How to Request Related Services Your Child Doesn't Currently Have
If your child's current IEP doesn't include a related service you believe is needed, you have two pathways:
1. Request a review of the IEP. You can request an IEP team meeting at any time — not just at the annual review. Send a written request to the special education director at your Supervisory Union level. State that you want to discuss adding a specific related service. The school should respond within a reasonable timeframe (typically 10 business days).
2. Request a new or expanded evaluation. If there's no existing evaluation that addresses the area in question, you may need to request an evaluation in that domain before the IEP team can make a determination. For example, if you're requesting OT services but there's never been an OT evaluation, ask for one as part of your written request.
If the school denies your request for a related service evaluation or addition, they must issue a Prior Written Notice explaining the reasons for the denial, what data they relied on, and what alternatives were considered. That PWN is your paper trail for any challenge you decide to pursue.
Tele-Therapy: A Vermont Reality
Given provider shortages, many Vermont school districts now use tele-therapy for related services — primarily speech-language pathology delivered via video conference. During and after COVID, tele-therapy became a widely accepted delivery model.
For some students, tele-therapy works well. For younger students, students with attention difficulties, or students who benefit from hands-on physical cues (common in OT), it can be inadequate. If the school proposes tele-therapy as your child's speech or OT model, you're entitled to ask:
- What does the research say about tele-therapy effectiveness for my child's specific goals?
- Is in-person delivery available if tele-therapy isn't producing adequate progress?
- Who is the on-site support person during tele-therapy sessions, and what qualifications do they have?
Compensatory Services When Related Services Are Missed
If related services specified in the IEP are not delivered — because of a vacancy, scheduling conflicts, or any other reason — your child is owed compensatory education: additional services to make up for what was missed. This is not optional.

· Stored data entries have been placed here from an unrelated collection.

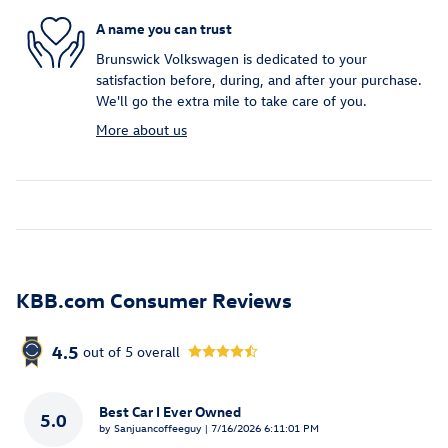
A name you can trust
Brunswick Volkswagen is dedicated to your
satisfaction before, during, and after your purchase.
We'll go the extra mile to take care of you.
More about us
KBB.com Consumer Reviews
4.5
out of
5
overall
Best Car I Ever Owned
5.0
on
by
Sanjuancoffeeguy
|
7/16/2026 6:11:01 PM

When you discover services have been missed:
- Document it in writing — send an email to the special education director noting the specific dates and services missed
- Request a compensatory education plan in writing
- Keep your own log of missed services with dates
Vermont's Agency of Education takes IEP non-compliance seriously. If compensatory services are denied or the school is dismissive, this is appropriate grounds for an administrative complaint.
The Vermont IEP & 504 Blueprint includes guidance on requesting related services evaluations, what to do when services are missed, and how to document non-compliance systematically — which matters if you ever need to file a formal complaint.
What "Necessary to Benefit" Actually Means
The legal standard for whether a related service must be included in an IEP is whether it is "required to assist a child with a disability to benefit from special education." This is a relatively low bar — it doesn't require the service to be optimal or maximally beneficial, just necessary.
If your child's evaluation shows a significant speech delay that is affecting their ability to engage with literacy instruction, speech therapy is almost certainly necessary to benefit from their reading IEP goals. If your child's sensory regulation challenges are leading to frequent classroom disruptions that prevent access to instruction, OT is likely necessary.
Courts have consistently found that when the evaluation data supports the need for a related service, schools cannot refuse to provide it based on cost or provider availability. Vermont's own complaint resolution process has upheld this principle.
Know what the evaluation data says. Know what your child's goals require. And hold the school to providing what the law mandates — not just what's convenient.